EXERCISE INSTRUCTIONS » Filter the entries for lines with the word "ticks".

MATERIAL FOR THIS TASK »

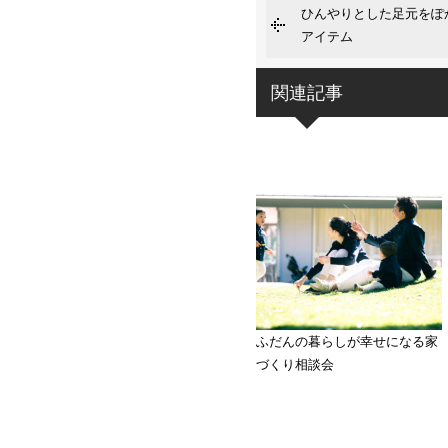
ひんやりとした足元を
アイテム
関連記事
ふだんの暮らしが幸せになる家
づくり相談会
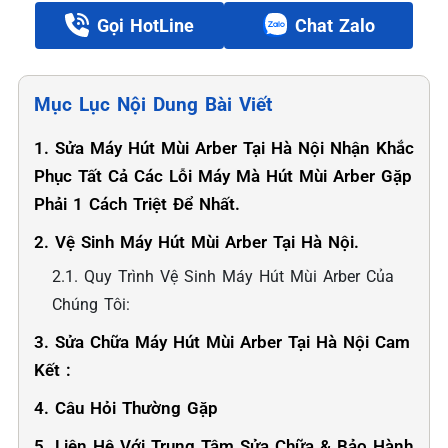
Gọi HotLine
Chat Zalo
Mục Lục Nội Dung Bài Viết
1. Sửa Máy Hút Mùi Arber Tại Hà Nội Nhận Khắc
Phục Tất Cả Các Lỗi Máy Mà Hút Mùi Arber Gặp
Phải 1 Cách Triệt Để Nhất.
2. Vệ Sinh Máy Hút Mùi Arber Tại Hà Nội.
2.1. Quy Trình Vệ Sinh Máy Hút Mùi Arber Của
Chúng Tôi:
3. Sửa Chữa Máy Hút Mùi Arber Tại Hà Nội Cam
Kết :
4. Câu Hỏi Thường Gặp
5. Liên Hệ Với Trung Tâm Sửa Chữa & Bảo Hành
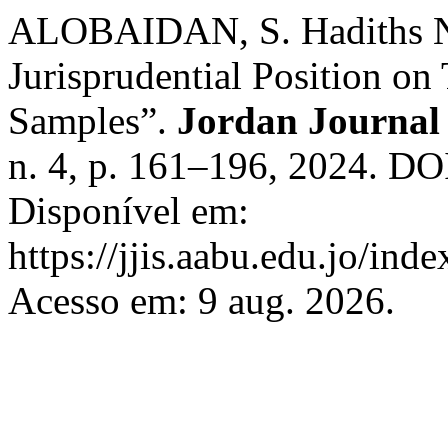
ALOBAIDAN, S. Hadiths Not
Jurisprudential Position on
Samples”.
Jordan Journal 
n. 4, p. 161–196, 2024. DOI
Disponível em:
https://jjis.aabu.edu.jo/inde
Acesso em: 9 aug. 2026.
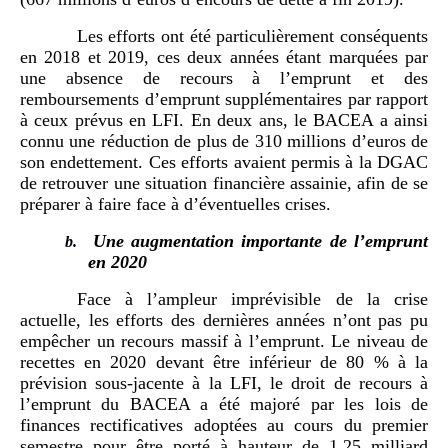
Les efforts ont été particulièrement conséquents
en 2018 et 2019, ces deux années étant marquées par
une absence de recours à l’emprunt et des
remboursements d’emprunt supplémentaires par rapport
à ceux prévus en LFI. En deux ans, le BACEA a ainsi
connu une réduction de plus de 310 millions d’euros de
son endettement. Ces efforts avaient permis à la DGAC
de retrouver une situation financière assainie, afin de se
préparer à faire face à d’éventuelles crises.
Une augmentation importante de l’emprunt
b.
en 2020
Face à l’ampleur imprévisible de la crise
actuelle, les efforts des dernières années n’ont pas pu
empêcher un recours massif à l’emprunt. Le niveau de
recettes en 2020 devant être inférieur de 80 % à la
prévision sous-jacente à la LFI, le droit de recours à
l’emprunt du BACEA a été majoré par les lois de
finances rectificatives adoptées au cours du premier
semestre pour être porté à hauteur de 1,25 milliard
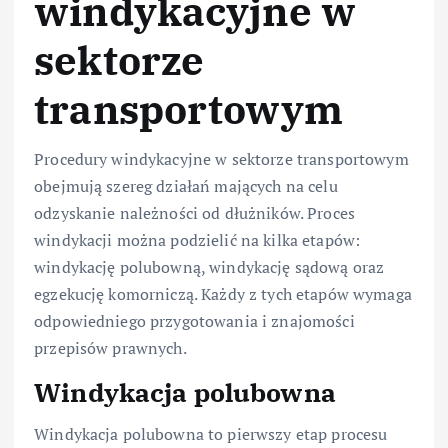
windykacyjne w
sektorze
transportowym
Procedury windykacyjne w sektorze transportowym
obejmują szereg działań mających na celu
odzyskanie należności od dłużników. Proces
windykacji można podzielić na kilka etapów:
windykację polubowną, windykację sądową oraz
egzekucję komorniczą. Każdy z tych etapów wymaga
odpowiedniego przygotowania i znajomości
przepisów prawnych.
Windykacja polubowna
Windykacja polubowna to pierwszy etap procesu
==
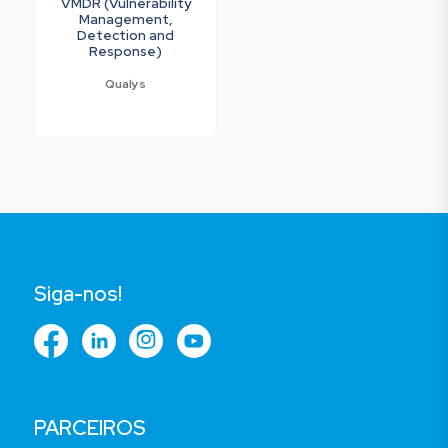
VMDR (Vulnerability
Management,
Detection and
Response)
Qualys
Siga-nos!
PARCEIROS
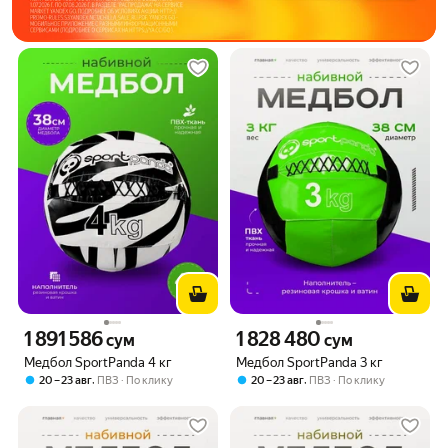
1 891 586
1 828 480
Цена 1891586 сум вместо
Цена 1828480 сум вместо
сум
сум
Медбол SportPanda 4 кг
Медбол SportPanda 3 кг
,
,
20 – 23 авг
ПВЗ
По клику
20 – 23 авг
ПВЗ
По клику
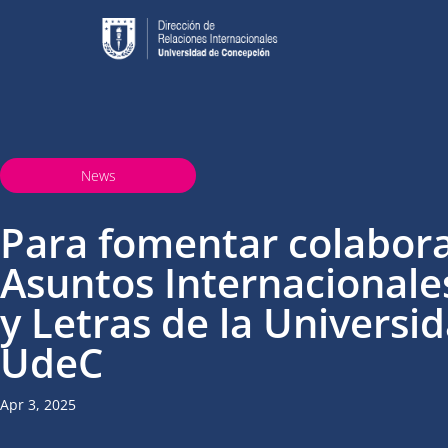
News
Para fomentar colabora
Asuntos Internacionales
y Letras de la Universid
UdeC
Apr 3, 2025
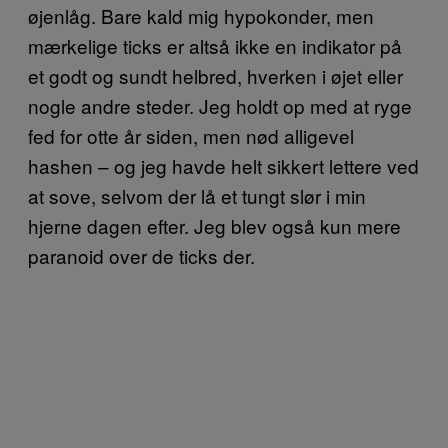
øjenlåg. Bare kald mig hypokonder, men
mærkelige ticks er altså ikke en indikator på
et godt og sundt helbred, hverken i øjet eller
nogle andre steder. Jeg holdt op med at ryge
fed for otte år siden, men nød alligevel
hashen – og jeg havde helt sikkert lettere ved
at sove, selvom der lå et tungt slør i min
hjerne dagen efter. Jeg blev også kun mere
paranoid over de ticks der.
--
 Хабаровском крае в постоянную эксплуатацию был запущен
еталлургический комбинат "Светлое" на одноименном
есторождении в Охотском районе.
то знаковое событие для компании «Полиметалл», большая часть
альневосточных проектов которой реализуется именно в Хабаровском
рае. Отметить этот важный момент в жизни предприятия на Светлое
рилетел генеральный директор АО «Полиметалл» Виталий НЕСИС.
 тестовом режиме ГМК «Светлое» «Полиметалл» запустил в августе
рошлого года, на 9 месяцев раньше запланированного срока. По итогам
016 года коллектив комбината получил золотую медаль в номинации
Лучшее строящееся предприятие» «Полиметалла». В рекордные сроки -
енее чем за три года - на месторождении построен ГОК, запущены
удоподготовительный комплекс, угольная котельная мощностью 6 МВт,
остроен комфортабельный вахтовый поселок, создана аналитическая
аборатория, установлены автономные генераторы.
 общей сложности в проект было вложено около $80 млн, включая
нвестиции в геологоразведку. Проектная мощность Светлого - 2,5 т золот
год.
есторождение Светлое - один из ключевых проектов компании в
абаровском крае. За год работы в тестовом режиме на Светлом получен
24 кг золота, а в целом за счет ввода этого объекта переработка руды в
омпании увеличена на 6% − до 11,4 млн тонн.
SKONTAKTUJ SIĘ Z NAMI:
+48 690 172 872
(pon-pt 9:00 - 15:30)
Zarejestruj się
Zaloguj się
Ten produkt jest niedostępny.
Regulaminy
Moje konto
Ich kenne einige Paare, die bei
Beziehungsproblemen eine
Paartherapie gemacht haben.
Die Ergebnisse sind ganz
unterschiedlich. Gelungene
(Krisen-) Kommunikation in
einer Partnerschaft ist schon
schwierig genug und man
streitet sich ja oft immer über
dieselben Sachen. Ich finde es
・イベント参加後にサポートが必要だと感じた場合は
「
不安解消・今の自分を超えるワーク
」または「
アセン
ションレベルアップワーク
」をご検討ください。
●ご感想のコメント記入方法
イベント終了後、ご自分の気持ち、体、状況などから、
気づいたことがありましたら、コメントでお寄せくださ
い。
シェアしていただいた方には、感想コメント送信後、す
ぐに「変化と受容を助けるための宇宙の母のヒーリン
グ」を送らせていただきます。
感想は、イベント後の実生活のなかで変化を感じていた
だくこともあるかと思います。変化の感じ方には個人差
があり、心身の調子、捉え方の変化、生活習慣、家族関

OUTPUT BELOW »
mærkelige ticks er altså ikke en indikator på
paranoid over de ticks der.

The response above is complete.